### Stored entries
++++++
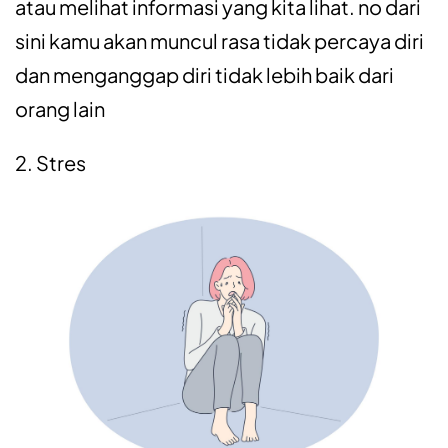
atau melihat informasi yang kita lihat. no dari
sini kamu akan muncul rasa tidak percaya diri
dan menganggap diri tidak lebih baik dari
orang lain
2. Stres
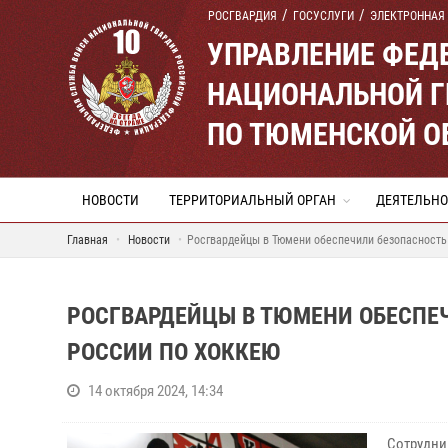
РОСГВАРДИЯ
ГОСУСЛУГИ
ЭЛЕКТРОННАЯ
УПРАВЛЕНИЕ ФЕД
НАЦИОНАЛЬНОЙ Г
ПО ТЮМЕНСКОЙ О
НОВОСТИ
ТЕРРИТОРИАЛЬНЫЙ ОРГАН
ДЕЯТЕЛЬНО
Главная
Новости
Росгвардейцы в Тюмени обеспечили безопасность
РОСГВАРДЕЙЦЫ В ТЮМЕНИ ОБЕСПЕ
РОССИИ ПО ХОККЕЮ
14 октября 2024, 14:34
Сотрудни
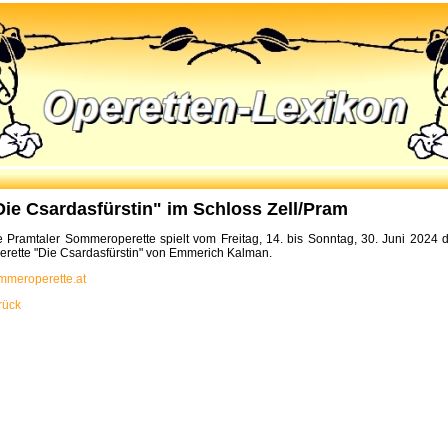
Die Csardasfürstin" im Schloss Zell/Pram
e Pramtaler Sommeroperette spielt vom Freitag, 14. bis Sonntag, 30. Juni 2024 d
erette "Die Csardasfürstin" von Emmerich Kalman.
mmeroperette.at
rück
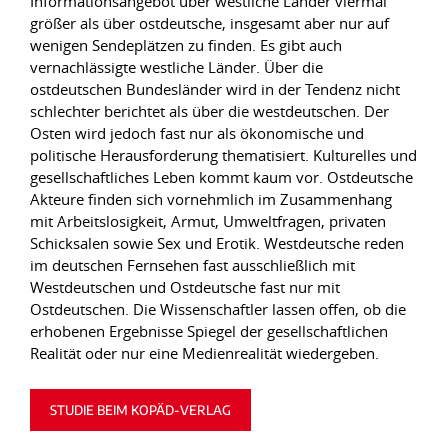
Informationsangebot über westliche Länder viermal
größer als über ostdeutsche, insgesamt aber nur auf
wenigen Sendeplätzen zu finden. Es gibt auch
vernachlässigte westliche Länder. Über die
ostdeutschen Bundesländer wird in der Tendenz nicht
schlechter berichtet als über die westdeutschen. Der
Osten wird jedoch fast nur als ökonomische und
politische Herausforderung thematisiert. Kulturelles und
gesellschaftliches Leben kommt kaum vor. Ostdeutsche
Akteure finden sich vornehmlich im Zusammenhang
mit Arbeitslosigkeit, Armut, Umweltfragen, privaten
Schicksalen sowie Sex und Erotik. Westdeutsche reden
im deutschen Fernsehen fast ausschließlich mit
Westdeutschen und Ostdeutsche fast nur mit
Ostdeutschen. Die Wissenschaftler lassen offen, ob die
erhobenen Ergebnisse Spiegel der gesellschaftlichen
Realität oder nur eine Medienrealität wiedergeben.
STUDIE BEIM KOPÄD-VERLAG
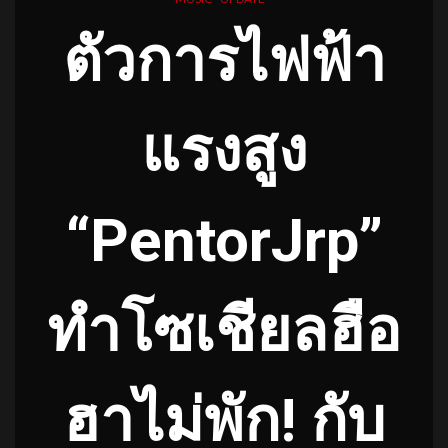
ตัวการไฟฟ้า
แรงสูง
“PentorJrp”
ทำโซเชียลฮือ
ฮาไม่พัก! กับ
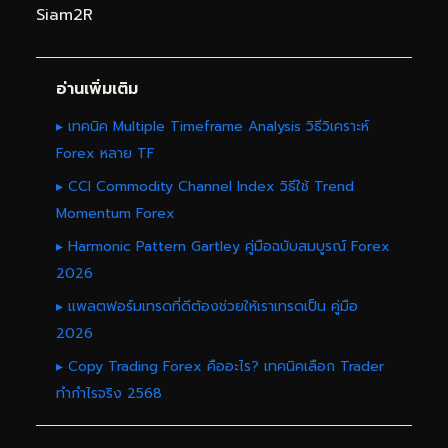
Siam2R
อ่านเพิ่มเติม
▸ เทคนิค Multiple Timeframe Analysis วิธีวิเคราะห์
Forex หลาย TF
▸ CCI Commodity Channel Index วิธีใช้ Trend
Momentum Forex
▸ Harmonic Pattern Gartley คู่มือฉบับสมบูรณ์ Forex
2026
▸ แพลตฟอร์มเทรดที่ดีต้องช่วยให้เราเทรดเป็น คู่มือ
2026
▸ Copy Trading Forex คืออะไร? เทคนิคเลือก Trader
ทำกำไรจริง 2568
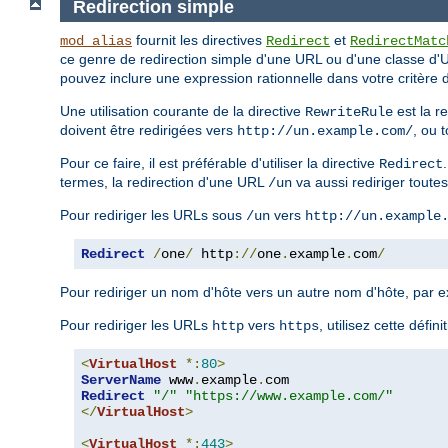
Redirection simple
fournit les directives
et
mod_alias
Redirect
RedirectMatc
ce genre de redirection simple d'une URL ou d'une classe d'UR
pouvez inclure une expression rationnelle dans votre critère
Une utilisation courante de la directive
est la r
RewriteRule
doivent être redirigées vers
, ou 
http://un.example.com/
Pour ce faire, il est préférable d'utiliser la directive
Redirect
termes, la redirection d'une URL
va aussi rediriger tout
/un
Pour rediriger les URLs sous
vers
/un
http://un.example
Redirect
/
one
/
 http
://
one
.
example
.
com
/
Pour rediriger un nom d'hôte vers un autre nom d'hôte, par
Pour rediriger les URLs
vers
, utilisez cette définit
http
https
<
VirtualHost
*:
80
>
ServerName
 www
.
example
.
Redirect
"/"
"https://www.example.com/"
</
VirtualHost
>
<
VirtualHost
*:
443
>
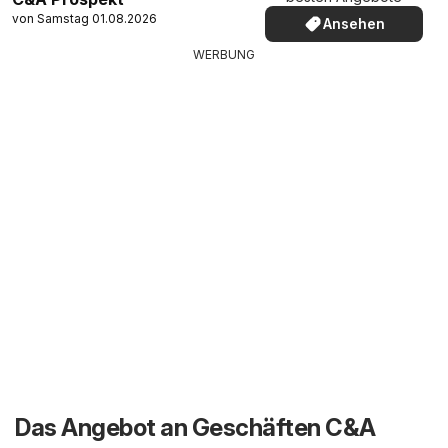
von Samstag 01.08.2026
Ansehen
WERBUNG
Das Angebot an Geschäften C&A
++++++
Copy out the lines above that hold the string "westliche".

### Finished exercise
Informationsangebot über westliche Länder viermal
vernachlässigte westliche Länder. Über die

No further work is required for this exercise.